As residents that live in close proximity to Florida’s notorious Paynes Prairie, the Gainesville Law Office of Alba & Straile, PLLC takes note of the numerous smoke and fog related accidents that have occurred in this area. In response to the 2012 pile-up, which injured 21, and took the life of 11, Florida’s Department of Highway Safety and Motor Vehicles conducted an independent review of the circumstances, in an effort to reduce the likelihood of similar accident in the future. As stated in the Incident Response Report,
“Due to the low-lying geography of Paynes Prairie, and the history of frequent environmental conditions that cause limitations in visibility in that area, a fixed messaging system should be implemented.These fixed signs and electronic message boards would forewarn travelers of hazardous conditions along the roadway.”
Prompted largely by residents’ general discontentment over the lack of progress made in addressing safety concerns during the year following this horrific pile-up, State Representative Keith Perry took action in March of 2012. Following much debate over funding and planning, funding was eventually approved for an improved message warning system, to include an Intelligent Transportation System (ITS).
Earlier this year, work commenced on incorporating ITS, which uses car-level visibility sensors, both infrared and standard, as well as traffic cameras, to relay data back to Gainesville Traffic management Center for the purpose of posting warnings and alerts on message signs.
Many are optimistic over this updated alert system, which includes fixed messaged boards at both ends of Paynes Prairie Preserve State Park. Yet, at the same time, many are concerned over whether the proposed placement of the signs will provide motorist with ample warning when visibility issues pose a hazard to public safety.
While footers for the columns that will hold the message signs have already been installed, local concerns have prompted the city to cultivate an alternate southbound location, positioned in closer proximity to Williston Road. Earlier this week, a public meeting was held in which 14 out of the 15 speakers supported moving the southbound sign to a location farther north.
General consensus over the relocation centered on the benefits of a more advanced warning of low-visibility due to smoke or fog.
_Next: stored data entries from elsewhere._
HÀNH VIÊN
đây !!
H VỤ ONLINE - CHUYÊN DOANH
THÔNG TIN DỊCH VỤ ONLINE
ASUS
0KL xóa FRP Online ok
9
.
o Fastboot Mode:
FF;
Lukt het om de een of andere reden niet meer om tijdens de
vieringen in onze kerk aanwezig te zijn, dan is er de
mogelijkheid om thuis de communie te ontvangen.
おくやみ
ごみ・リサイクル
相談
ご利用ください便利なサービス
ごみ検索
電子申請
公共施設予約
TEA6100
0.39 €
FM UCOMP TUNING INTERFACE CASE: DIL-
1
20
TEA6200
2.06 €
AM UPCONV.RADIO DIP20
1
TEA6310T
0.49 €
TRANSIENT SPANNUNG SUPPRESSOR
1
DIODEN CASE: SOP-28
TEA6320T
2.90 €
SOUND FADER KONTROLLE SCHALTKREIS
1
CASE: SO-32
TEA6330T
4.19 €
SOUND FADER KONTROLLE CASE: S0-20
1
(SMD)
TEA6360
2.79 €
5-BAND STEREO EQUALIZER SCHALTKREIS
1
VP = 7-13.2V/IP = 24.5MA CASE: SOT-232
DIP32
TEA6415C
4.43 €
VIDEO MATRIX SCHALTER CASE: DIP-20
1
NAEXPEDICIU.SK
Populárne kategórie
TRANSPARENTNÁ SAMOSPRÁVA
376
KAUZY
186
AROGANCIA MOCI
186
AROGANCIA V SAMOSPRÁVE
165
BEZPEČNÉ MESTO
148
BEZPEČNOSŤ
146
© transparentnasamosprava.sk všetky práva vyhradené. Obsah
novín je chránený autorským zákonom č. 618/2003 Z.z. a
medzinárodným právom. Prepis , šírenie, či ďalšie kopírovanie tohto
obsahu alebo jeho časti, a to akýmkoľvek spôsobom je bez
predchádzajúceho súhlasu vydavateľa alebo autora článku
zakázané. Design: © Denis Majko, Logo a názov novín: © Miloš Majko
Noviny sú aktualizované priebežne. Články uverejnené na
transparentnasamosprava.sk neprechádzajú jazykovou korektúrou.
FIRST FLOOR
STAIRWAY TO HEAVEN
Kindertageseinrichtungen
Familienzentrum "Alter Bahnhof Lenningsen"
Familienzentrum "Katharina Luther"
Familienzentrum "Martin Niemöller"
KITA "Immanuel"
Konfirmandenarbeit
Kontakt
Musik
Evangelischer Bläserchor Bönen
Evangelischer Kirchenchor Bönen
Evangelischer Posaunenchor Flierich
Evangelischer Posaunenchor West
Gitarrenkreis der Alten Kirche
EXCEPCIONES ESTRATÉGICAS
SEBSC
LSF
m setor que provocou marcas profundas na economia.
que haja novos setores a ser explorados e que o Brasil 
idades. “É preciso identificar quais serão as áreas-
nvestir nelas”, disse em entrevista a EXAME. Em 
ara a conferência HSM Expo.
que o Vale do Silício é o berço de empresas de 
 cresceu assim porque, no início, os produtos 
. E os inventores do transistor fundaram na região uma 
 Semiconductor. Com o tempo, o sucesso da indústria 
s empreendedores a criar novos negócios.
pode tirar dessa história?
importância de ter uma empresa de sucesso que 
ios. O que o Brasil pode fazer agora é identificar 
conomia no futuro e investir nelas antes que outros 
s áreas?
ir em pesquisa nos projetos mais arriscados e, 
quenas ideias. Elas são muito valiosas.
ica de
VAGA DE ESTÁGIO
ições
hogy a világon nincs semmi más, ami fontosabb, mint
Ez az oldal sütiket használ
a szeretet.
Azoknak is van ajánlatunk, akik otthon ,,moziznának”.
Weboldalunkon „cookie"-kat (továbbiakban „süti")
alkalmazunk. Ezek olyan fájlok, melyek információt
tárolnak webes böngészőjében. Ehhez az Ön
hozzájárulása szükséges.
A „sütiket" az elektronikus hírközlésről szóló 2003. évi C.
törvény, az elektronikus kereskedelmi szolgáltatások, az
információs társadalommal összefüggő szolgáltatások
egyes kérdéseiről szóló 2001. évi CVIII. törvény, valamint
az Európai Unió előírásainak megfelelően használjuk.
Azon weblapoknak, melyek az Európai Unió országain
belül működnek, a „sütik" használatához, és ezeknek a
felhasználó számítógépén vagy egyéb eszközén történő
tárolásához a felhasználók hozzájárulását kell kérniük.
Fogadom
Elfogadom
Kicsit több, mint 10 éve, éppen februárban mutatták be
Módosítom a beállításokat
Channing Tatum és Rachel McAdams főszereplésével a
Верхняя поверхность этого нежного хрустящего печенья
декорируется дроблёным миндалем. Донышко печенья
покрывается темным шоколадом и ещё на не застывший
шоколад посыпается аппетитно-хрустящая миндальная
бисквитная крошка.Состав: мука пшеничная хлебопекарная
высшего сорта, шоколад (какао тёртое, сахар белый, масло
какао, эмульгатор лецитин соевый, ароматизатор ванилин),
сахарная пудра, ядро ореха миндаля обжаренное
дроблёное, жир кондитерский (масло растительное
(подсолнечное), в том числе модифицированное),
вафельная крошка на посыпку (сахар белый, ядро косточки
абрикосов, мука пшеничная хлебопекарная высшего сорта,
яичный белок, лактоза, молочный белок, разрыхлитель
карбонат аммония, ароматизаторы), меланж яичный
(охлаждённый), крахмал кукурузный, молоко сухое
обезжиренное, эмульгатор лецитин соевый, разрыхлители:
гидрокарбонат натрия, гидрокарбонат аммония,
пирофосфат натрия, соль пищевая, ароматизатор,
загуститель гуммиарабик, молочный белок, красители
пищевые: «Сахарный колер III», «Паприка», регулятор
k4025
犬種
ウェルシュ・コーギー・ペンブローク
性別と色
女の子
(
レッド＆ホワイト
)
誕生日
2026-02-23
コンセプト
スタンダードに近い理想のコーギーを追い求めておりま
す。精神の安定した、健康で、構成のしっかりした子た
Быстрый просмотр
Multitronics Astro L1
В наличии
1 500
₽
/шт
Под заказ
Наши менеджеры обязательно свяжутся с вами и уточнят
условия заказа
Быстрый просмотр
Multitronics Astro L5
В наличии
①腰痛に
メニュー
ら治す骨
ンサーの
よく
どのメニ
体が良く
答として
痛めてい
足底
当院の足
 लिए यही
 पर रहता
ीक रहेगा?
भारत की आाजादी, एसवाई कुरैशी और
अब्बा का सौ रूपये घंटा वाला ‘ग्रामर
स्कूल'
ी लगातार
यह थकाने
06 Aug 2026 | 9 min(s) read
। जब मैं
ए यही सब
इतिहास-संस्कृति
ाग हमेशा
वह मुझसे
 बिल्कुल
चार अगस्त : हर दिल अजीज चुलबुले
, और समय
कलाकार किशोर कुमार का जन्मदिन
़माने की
Stated differently, the sooner a driver becomes aware that they are approaching a dangerous condition, the better able they will be to adapt and take the necessary safety precautions. In particular, speakers noted the manner in which early warning provides motorists with an option to turn around, and thereby avoid the hazard altogether.
As Accident & Injury Attorneys, we support moving the southbound sign, for the simple reason that, ‘it just makes sense.’ Although contemplation of relocation would have been preferable, had it occurred prior to installation of the footer, this consideration must take a backseat when it comes to improving public safety. Quite simply, the magnitude of the problem, warrants that appropriate measures be taken to implement long-term solutions that will effectively and efficiently address the problem.